The noble Lord, Lord Beecham, asked what will happen in the event that things do not work out—I think that was the issue that he raised. The answer is, I think, that it will depend on the negotiations in each individual case. There need to be sensible arrangements from the outset as to what will happen in the event that things do not work out, which the Secretary of State will need to take a view on when agreeing to the deal at the beginning. In a sense, the end game needs to be considered early on in the proceedings. However, I may have missed the point that the noble Lord was making.
That may be partly my fault. My point was not that things might not work out in, for example, the Greater Manchester context; the problem that I raise is the situation that might arise where a district comes out of a county and into a combined authority for certain purposes and that combined authority decides that it wants to deal with health, but the social services provision, unless there is another change, remains with the county within which that district exists. That seems to me the area that has not yet been resolved; it is certainly not clear in my mind and, looking around, I think that there are others whose minds may also be confused by the situation. It is not an easy question for the Minister to answer, and if he is not able to do so, I will understand, but I think that it is a matter that needs to be addressed between the two departments and, if I may say so, in consultation with the local government world as well as the health world, before we get to the point where the situation becomes one where such a risk develops. It is not the case in Greater Manchester, but it may occur elsewhere if we have that movement by county districts into combined authorities for some purposes.

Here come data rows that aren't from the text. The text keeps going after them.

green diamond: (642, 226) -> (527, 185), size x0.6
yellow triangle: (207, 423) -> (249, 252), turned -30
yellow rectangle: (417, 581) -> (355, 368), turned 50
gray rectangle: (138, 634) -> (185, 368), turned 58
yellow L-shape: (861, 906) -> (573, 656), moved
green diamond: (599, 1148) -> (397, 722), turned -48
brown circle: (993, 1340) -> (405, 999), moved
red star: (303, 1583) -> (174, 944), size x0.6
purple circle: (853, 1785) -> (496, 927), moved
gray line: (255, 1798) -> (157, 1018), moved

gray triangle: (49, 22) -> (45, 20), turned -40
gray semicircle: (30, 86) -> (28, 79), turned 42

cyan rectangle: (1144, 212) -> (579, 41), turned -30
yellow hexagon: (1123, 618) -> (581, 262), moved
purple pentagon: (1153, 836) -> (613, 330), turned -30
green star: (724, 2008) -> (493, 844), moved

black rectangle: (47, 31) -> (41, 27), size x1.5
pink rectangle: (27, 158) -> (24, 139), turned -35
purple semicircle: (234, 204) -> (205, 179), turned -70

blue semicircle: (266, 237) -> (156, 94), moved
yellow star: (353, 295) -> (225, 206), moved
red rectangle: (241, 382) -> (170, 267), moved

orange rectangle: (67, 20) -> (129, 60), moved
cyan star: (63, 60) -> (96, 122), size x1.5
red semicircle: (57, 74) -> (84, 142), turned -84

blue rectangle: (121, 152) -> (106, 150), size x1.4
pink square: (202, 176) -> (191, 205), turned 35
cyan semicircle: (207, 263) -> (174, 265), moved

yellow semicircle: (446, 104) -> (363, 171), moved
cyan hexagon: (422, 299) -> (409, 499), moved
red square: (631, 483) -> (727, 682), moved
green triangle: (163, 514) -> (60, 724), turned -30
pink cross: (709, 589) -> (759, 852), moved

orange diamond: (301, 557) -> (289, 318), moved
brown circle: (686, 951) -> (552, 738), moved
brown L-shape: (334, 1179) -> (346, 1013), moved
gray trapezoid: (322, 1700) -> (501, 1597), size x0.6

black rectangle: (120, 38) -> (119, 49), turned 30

I am sorry to intervene again, but from what my noble friend just said it occurs to me that it is not just social care; one has to think about education and children’s services, where there is also a potential dimension. So far, nobody has mentioned that. That is another department that ought to be involved. Of course, we cannot resolve this today, but I urge that the kind of discussions I have mentioned should take place, and I now add the education department to that.
My Lords, life is untidy, unfortunately. It is never clear and you cannot foresee all eventualities. The only response I can give noble Lords today is that the Secretary of State will deal with each matter on a case-by-case basis. I do not think that anyone can lay down a blueprint for dealing with that now, but I am happy to discuss it with the noble Lord and the noble Baroness if they want to do so. Maybe this is not the right place to go into all of that. I hope that that will be acceptable to them.
The noble Lord, Lord Shipley, raised the report on the success of devolution. I think I can speak for the Secretary of State for Health in saying that he would want to involve all relevant stakeholders in that report, not least patients, frankly, for obvious reasons. I am happy to put that on the record.
I conclude by thanking the noble Lord, Lord Smith, for updating us all on what is happening in Manchester. We on both sides of the House wish Greater Manchester well. It is a trailblazer and a very important development. We hope that we will see more devolution across England while still retaining the central accountability and integrity of the National Health Service.